Yantzer stressed that consumer protection is the focus of the grading system. “If you protect the consumer, you protect the supply and distribution of the entire jewelry industry.”

The American Gem Society Laboratory was founded in 1995, and its cut grading reports are based on grading standards first developed in 1955 and implemented worldwide. Yantzer, who began work in the early 1970s as the seventh gemologist to work at the Gemological Institute of America’s New York office and later served as director of GIA’s laboratories in Los Angeles and Santa Monica, has witnessed many of the advances in cut grading. He noted that AGS and GIA are sister organizations that were both founded by Robert M. Shipley.

The last AGS revision of its diamond grading standards was in 1999, Yantzer said. The standards include the following measurements:

* Crown angle to a tenth of a degree;
* Pavilion depth percentage to the nearest tenth of a percentage;
* Pavilion angle, which supersedes depth percentage;
* Spread pavilion, which is a technique that can spread the pavilion beyond AGS grading standards without having a detrimental affect on the overall grade; and
* Culet size.

Yantzer noted that many other variables go into the grading process, and the relationships among standards create other variations in grading.

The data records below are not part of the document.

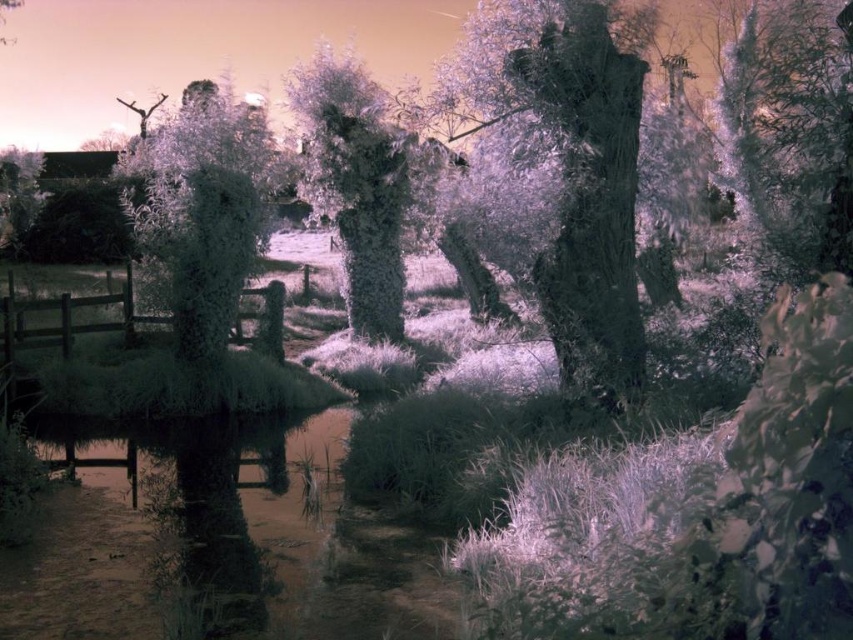 Can you confirm if frosted glass tree at upper left is positioned to the left of silvery textured tree at center?

Yes, frosted glass tree at upper left is to the left of silvery textured tree at center.

Consider the image. Who is lower down, frosted glass tree at upper left or silvery textured tree at center?

silvery textured tree at center is lower down.

Between point (175, 262) and point (350, 202), which one is positioned in front?

Point (175, 262)

Locate an element on the screen. The width and height of the screenshot is (853, 640). frosted glass tree at upper left is located at coordinates (209, 221). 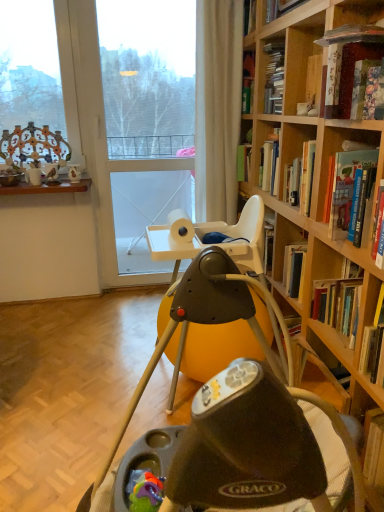 Question: Is matte black swing at center turned away from transparent glass door at center?

Choices:
 (A) no
 (B) yes

Answer: (A)

Question: Is transparent glass door at center a part of matte black swing at center?

Choices:
 (A) yes
 (B) no

Answer: (B)

Question: Is matte black swing at center positioned behind transparent glass door at center?

Choices:
 (A) yes
 (B) no

Answer: (B)

Question: From a real-world perspective, is matte black swing at center physically below transparent glass door at center?

Choices:
 (A) no
 (B) yes

Answer: (B)

Question: Does matte black swing at center appear on the left side of transparent glass door at center?

Choices:
 (A) no
 (B) yes

Answer: (A)

Question: Is matte black swing at center not near transparent glass door at center?

Choices:
 (A) no
 (B) yes

Answer: (B)

Question: Considering the relative sizes of rubberized plastic teether at lower center and beige fabric curtain at upper center in the image provided, is rubberized plastic teether at lower center shorter than beige fabric curtain at upper center?

Choices:
 (A) no
 (B) yes

Answer: (B)

Question: Can you confirm if rubberized plastic teether at lower center is positioned to the right of beige fabric curtain at upper center?

Choices:
 (A) no
 (B) yes

Answer: (A)

Question: From a real-world perspective, is rubberized plastic teether at lower center under beige fabric curtain at upper center?

Choices:
 (A) yes
 (B) no

Answer: (A)

Question: Can beige fabric curtain at upper center be found inside rubberized plastic teether at lower center?

Choices:
 (A) no
 (B) yes

Answer: (A)

Question: Is rubberized plastic teether at lower center positioned far away from beige fabric curtain at upper center?

Choices:
 (A) no
 (B) yes

Answer: (B)

Question: Considering the relative positions of rubberized plastic teether at lower center and beige fabric curtain at upper center in the image provided, is rubberized plastic teether at lower center to the left of beige fabric curtain at upper center from the viewer's perspective?

Choices:
 (A) yes
 (B) no

Answer: (A)

Question: Can we say hardcover book at upper right, the second book in the top-to-bottom sequence, lies outside transparent glass door at center?

Choices:
 (A) yes
 (B) no

Answer: (A) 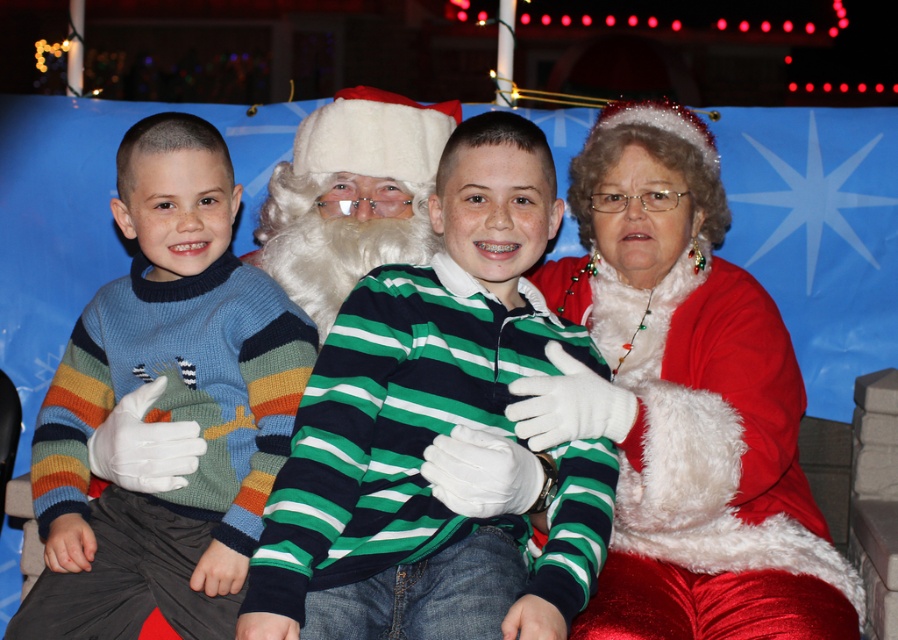 Which is more to the left, red velvet santa suit at right or white fluffy beard at center?

Positioned to the left is white fluffy beard at center.

Which is in front, point (627, 618) or point (323, 275)?

Point (627, 618) is more forward.

The image size is (898, 640). I want to click on red velvet santa suit at right, so click(x=684, y=401).

Does green striped sweater at center appear under red velvet santa suit at right?

Yes, green striped sweater at center is below red velvet santa suit at right.

At what (x,y) coordinates should I click in order to perform the action: click on green striped sweater at center. Please return your answer as a coordinate pair (x, y). Looking at the image, I should click on (434, 429).

Find the location of a particular element. The width and height of the screenshot is (898, 640). green striped sweater at center is located at coordinates (434, 429).

Is green striped sweater at center shorter than white fluffy beard at center?

No, green striped sweater at center is not shorter than white fluffy beard at center.

Which is in front, point (251, 563) or point (381, 244)?

Point (251, 563) is more forward.

Identify the location of green striped sweater at center. (434, 429). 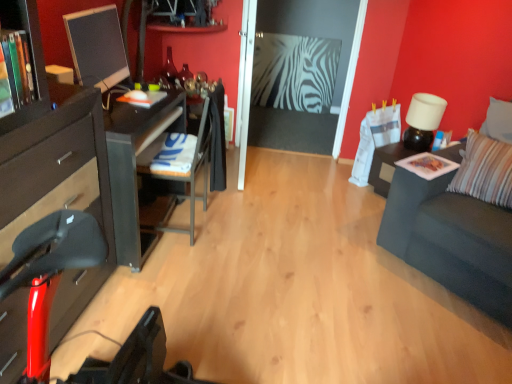 Question: Is dark gray fabric couch at right further to the viewer compared to metallic silver shelf at upper center?

Choices:
 (A) no
 (B) yes

Answer: (A)

Question: From a real-world perspective, is dark gray fabric couch at right below metallic silver shelf at upper center?

Choices:
 (A) no
 (B) yes

Answer: (B)

Question: Is dark gray fabric couch at right located outside metallic silver shelf at upper center?

Choices:
 (A) no
 (B) yes

Answer: (B)

Question: Can you confirm if dark gray fabric couch at right is smaller than metallic silver shelf at upper center?

Choices:
 (A) no
 (B) yes

Answer: (A)

Question: Is metallic silver shelf at upper center a part of dark gray fabric couch at right?

Choices:
 (A) yes
 (B) no

Answer: (B)

Question: Is the position of dark gray fabric couch at right less distant than that of metallic silver shelf at upper center?

Choices:
 (A) no
 (B) yes

Answer: (B)

Question: Does metallic silver shelf at upper center have a lesser width compared to wooden bookshelf at left?

Choices:
 (A) no
 (B) yes

Answer: (A)

Question: Is metallic silver shelf at upper center at the right side of wooden bookshelf at left?

Choices:
 (A) no
 (B) yes

Answer: (B)

Question: Does metallic silver shelf at upper center appear on the left side of wooden bookshelf at left?

Choices:
 (A) yes
 (B) no

Answer: (B)

Question: Is wooden bookshelf at left a part of metallic silver shelf at upper center?

Choices:
 (A) no
 (B) yes

Answer: (A)

Question: Is metallic silver shelf at upper center located outside wooden bookshelf at left?

Choices:
 (A) no
 (B) yes

Answer: (B)

Question: Is metallic silver shelf at upper center positioned far away from wooden bookshelf at left?

Choices:
 (A) yes
 (B) no

Answer: (A)

Question: From a real-world perspective, does white matte lamp at upper right sit lower than wooden bookshelf at left?

Choices:
 (A) yes
 (B) no

Answer: (A) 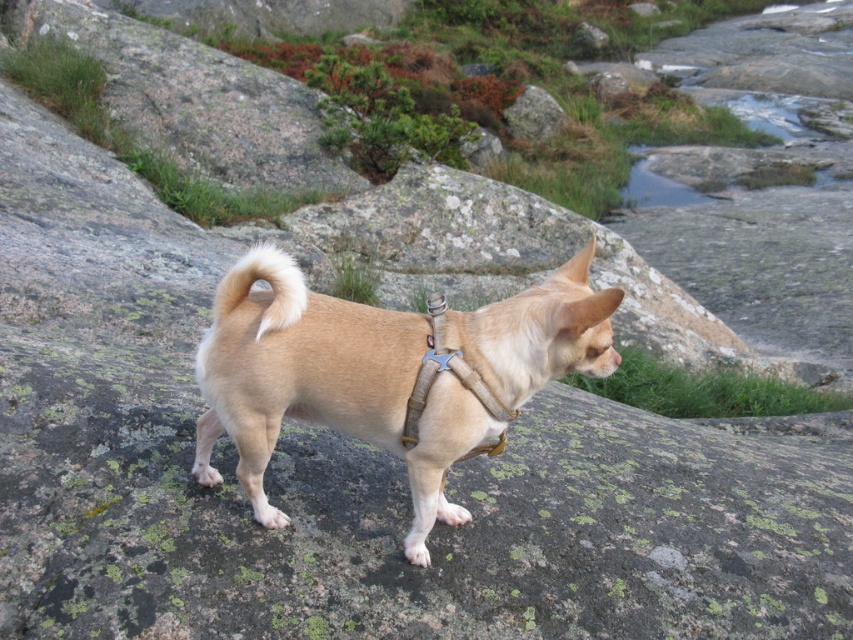 Question: Is tan fabric dog at center below fuzzy beige tail at center?

Choices:
 (A) no
 (B) yes

Answer: (B)

Question: Does tan fabric dog at center have a smaller size compared to fuzzy beige tail at center?

Choices:
 (A) no
 (B) yes

Answer: (A)

Question: Which point is closer to the camera?

Choices:
 (A) (525, 353)
 (B) (215, 296)

Answer: (A)

Question: Where is tan fabric dog at center located in relation to fuzzy beige tail at center in the image?

Choices:
 (A) right
 (B) left

Answer: (A) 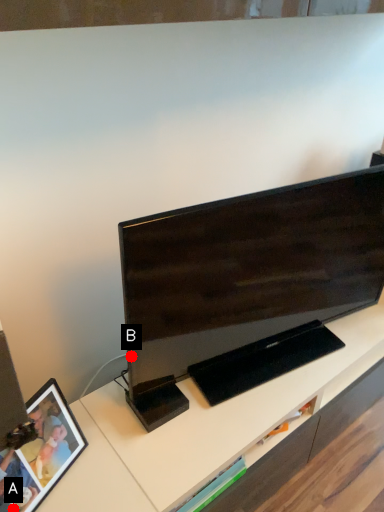 Question: Two points are circled on the image, labeled by A and B beside each circle. Which of the following is the closest to the observer?

Choices:
 (A) A is closer
 (B) B is closer

Answer: (A) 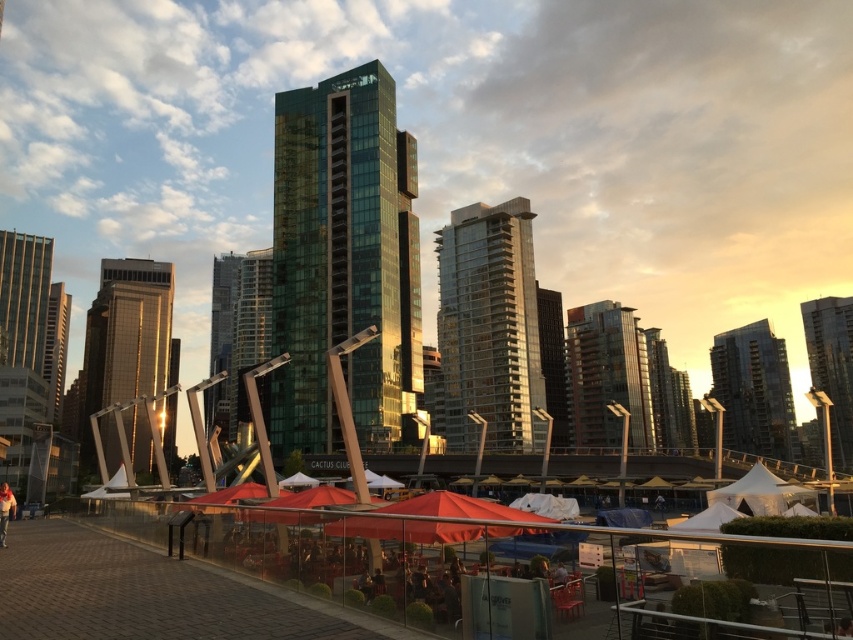 Between glassy reflective skyscraper at center and green glass skyscraper at center, which one appears on the left side from the viewer's perspective?

green glass skyscraper at center is more to the left.

Does glassy reflective skyscraper at center have a lesser width compared to green glass skyscraper at center?

Yes, glassy reflective skyscraper at center is thinner than green glass skyscraper at center.

Locate an element on the screen. glassy reflective skyscraper at center is located at coordinates (222, 337).

Between point (117, 461) and point (64, 371), which one is positioned in front?

Point (117, 461)

Who is positioned more to the right, shiny silver skyscraper at center or green glass skyscraper at center?

shiny silver skyscraper at center is more to the right.

Measure the distance between point (117, 305) and camera.

A distance of 200.00 meters exists between point (117, 305) and camera.

Where is `shiny silver skyscraper at center`? The image size is (853, 640). shiny silver skyscraper at center is located at coordinates (125, 339).

Can you confirm if glassy reflective building at right is shorter than glassy reflective skyscraper at center?

Indeed, glassy reflective building at right has a lesser height compared to glassy reflective skyscraper at center.

Locate an element on the screen. Image resolution: width=853 pixels, height=640 pixels. glassy reflective building at right is located at coordinates click(753, 392).

Identify the location of glassy reflective building at right. The width and height of the screenshot is (853, 640). (753, 392).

For example, a 2% difference in the crown angle, while visually unnoticeable, makes an extreme difference in the performance of a diamond.

In addition to the many grading variables, AGS Laboratories places a large emphasis on the cutting and polishing of a diamond, he said. “I believe cutting is the most important value of diamond grading. We reward fine cutting. If you can’t cut it and get the polishing right, we’ll grade it down.”

Noting the difficulties of cutting the hardest substance on earth with great precision, he added, “Diamond cutting today is amazingly good. With diamonds you have to finesse it. It’s art and craftsmanship to the max.”